2. Ainsi, les hommes aiment à vivre sur cette terre, et on leur promet la vie ; ils redoutent singulièrement la mort, et on leur assure une vie éternelle. Qu’aimes-tu ? A vivre. Tu vivras. Que crains-tu ? De mourir. Tu ne mourras pas. Il semble que la fragilité humaine devrait se contenter de la promesse de vivre éternellement. Ce qui se passe ici fait comprendre en quelque manière à l’esprit humain ce qui nous est réservé dans l’avenir. Et pourtant quelle disproportion ! Ici en effet, parce qu’on vit et qu’on ne voudrait pas mourir, on aime la vie, on veut vivre toujours sans mourir jamais. Ceux néanmoins qui sont tourmentés dans le lieu des châtiments, désirent mourir et ils ne le peuvent. Aussi l’important n’est-il pas de vivre longtemps ni même toujours : c’est de vivre heureux. Aimons toutefois l’éternelle vie, et apprenons combien nous devons travailler pour elle, eu considérant combien travaillent pour la vie présente, pour cette vie passagère et périssable ceux qui y sont attachés ; combien aussi, quand ils sont menacés de la mort, ils s’empressent de tout faire non pas pour empêcher, mais pour ajourner le trépas.

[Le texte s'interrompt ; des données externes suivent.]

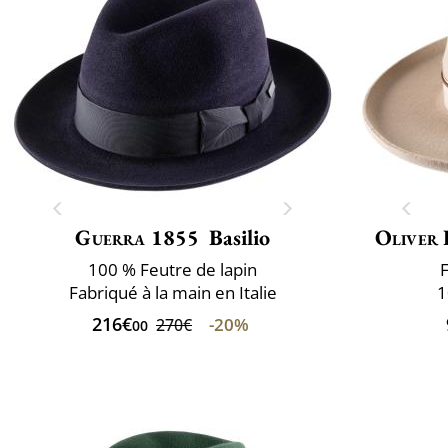
Guerra 1855
Basilio
Oliver 
100 % Feutre de lapin
F
Fabriqué à la main en Italie
1
216€
-20%
270€
00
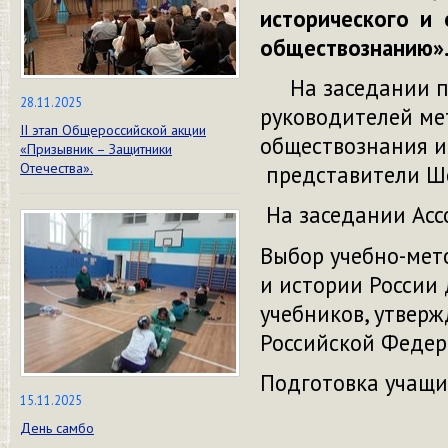
исторического и 
обществознанию»
На заседании пр
28.11.2025
руководителей ме
II этап Общероссийской акции
обществознания из
«Призывник – Защитники
Отечества».
представители Ш
На заседании Асс
Выбор учебно-мет
и истории России
учебников, утвер
Российской Федер
Подготовка учащи
15.11.2025
День самбо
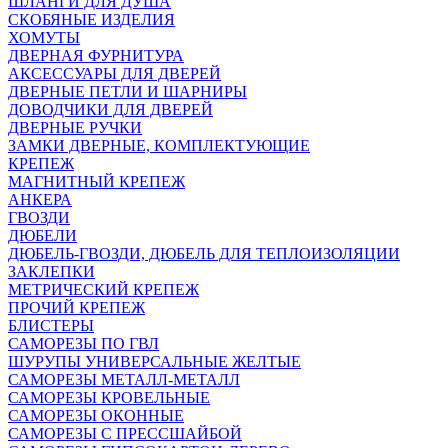
ШЛАНГИ ДЛЯ ДУША
СКОБЯНЫЕ ИЗДЕЛИЯ
ХОМУТЫ
ДВЕРНАЯ ФУРНИТУРА
АКСЕССУАРЫ ДЛЯ ДВЕРЕЙ
ДВЕРНЫЕ ПЕТЛИ И ШАРНИРЫ
ДОВОДЧИКИ ДЛЯ ДВЕРЕЙ
ДВЕРНЫЕ РУЧКИ
ЗАМКИ ДВЕРНЫЕ, КОМПЛЕКТУЮЩИЕ
КРЕПЕЖ
МАГНИТНЫЙ КРЕПЕЖ
АНКЕРА
ГВОЗДИ
ДЮБЕЛИ
ДЮБЕЛЬ-ГВОЗДИ, ДЮБЕЛЬ ДЛЯ ТЕПЛОИЗОЛЯЦИИ
ЗАКЛЕПКИ
МЕТРИЧЕСКИЙ КРЕПЕЖ
ПРОЧИЙ КРЕПЕЖ
БЛИСТЕРЫ
САМОРЕЗЫ ПО ГВЛ
ШУРУПЫ УНИВЕРСАЛЬНЫЕ ЖЕЛТЫЕ
САМОРЕЗЫ МЕТАЛЛ-МЕТАЛЛ
САМОРЕЗЫ КРОВЕЛЬНЫЕ
САМОРЕЗЫ ОКОННЫЕ
САМОРЕЗЫ С ПРЕССШАЙБОЙ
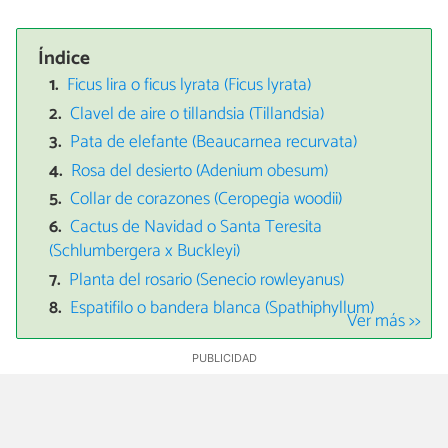
Índice
Ficus lira o ficus lyrata (Ficus lyrata)
Clavel de aire o tillandsia (Tillandsia)
Pata de elefante (Beaucarnea recurvata)
Rosa del desierto (Adenium obesum)
Collar de corazones (Ceropegia woodii)
Cactus de Navidad o Santa Teresita
(Schlumbergera x Buckleyi)
Planta del rosario (Senecio rowleyanus)
Espatifilo o bandera blanca (Spathiphyllum)
Ver más >>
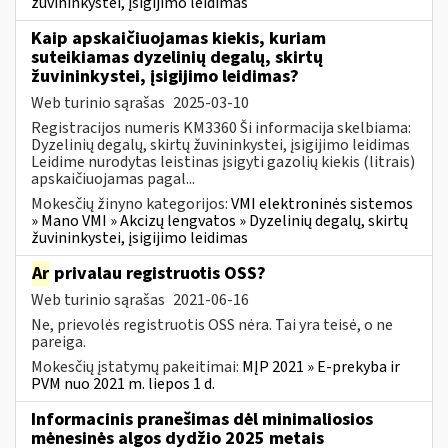
žuvininkystei, įsigijimo leidimas
Kaip apskaičiuojamas kiekis, kuriam
suteikiamas dyzelinių degalų, skirtų
žuvininkystei, įsigijimo leidimas?
Web turinio sąrašas
2025-03-10
Registracijos numeris KM3360 Ši informacija skelbiama:
Dyzelinių degalų, skirtų žuvininkystei, įsigijimo leidimas
Leidime nurodytas leistinas įsigyti gazolių kiekis (litrais)
apskaičiuojamas pagal...
Mokesčių žinyno kategorijos:
VMI elektroninės sistemos
» Mano VMI » Akcizų lengvatos » Dyzelinių degalų, skirtų
žuvininkystei, įsigijimo leidimas
Ar
privalau registruotis OSS?
Web turinio sąrašas
2021-06-16
Ne, prievolės registruotis OSS nėra. Tai yra teisė, o ne
pareiga.
Mokesčių įstatymų pakeitimai:
MĮP 2021 » E-prekyba ir
PVM nuo 2021 m. liepos 1 d.
Informacinis pranešimas dėl minimaliosios
mėnesinės algos dydžio 2025 metais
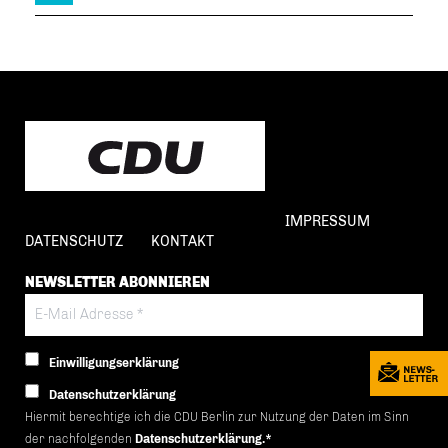
IMPRESSUM
DATENSCHUTZ
KONTAKT
NEWSLETTER ABONNIEREN
Einwilligungserklärung
Datenschutzerklärung
Hiermit berechtige ich die CDU Berlin zur Nutzung der Daten im Sinn
der nachfolgenden
Datenschutzerklärung.*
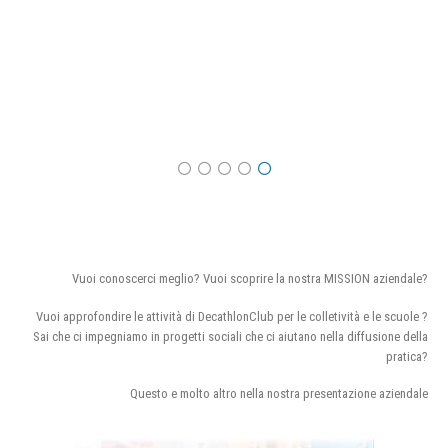
Vuoi conoscerci meglio? Vuoi scoprire la nostra MISSION aziendale?
Vuoi approfondire le attività di DecathlonClub per le colletività e le scuole ?
Sai che ci impegniamo in progetti sociali che ci aiutano nella diffusione della
pratica?
Questo e molto altro nella nostra presentazione aziendale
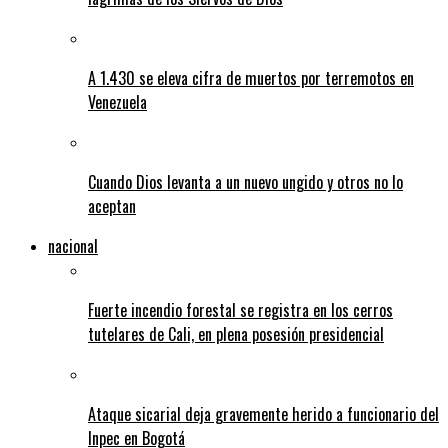
A 1.430 se eleva cifra de muertos por terremotos en
Venezuela
Cuando Dios levanta a un nuevo ungido y otros no lo
aceptan
nacional
Fuerte incendio forestal se registra en los cerros
tutelares de Cali, en plena posesión presidencial
Ataque sicarial deja gravemente herido a funcionario del
Inpec en Bogotá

Que de peines on se donne en effet, quand on voit approcher la mort, pour la fuir, pour s’y dérober ! on sacrifie tout ce qu’on a pour s’en exempter, on s’épuise, on ne recule devant ni gêne ni torture, on recourt aux médecins, on essaie enfin tout ce qui est possible. Or à quoi aboutissent toutes ces dépenses et toutes ces douleurs ? À obtenir de vivre un peu plus et non pas de vivre toujours. Ah ! si on se livre à tant de travaux, si l’on fait tant d’efforts et tant de frais, si l’on se condamne à tant d’essais, à tant de veilles et à tant de soins pour prolonger un peu sa vie, que ne doit-on pas faire pour vivre éternellement ? Et si l’on appelle prudents ceux qui emploient ainsi tous les moyens pour ajourner leur mort, pour vivre, pour ne perdre pas quelques jours, combien sont insensés ceux qui vivent de manière à perdre l’éternité même ?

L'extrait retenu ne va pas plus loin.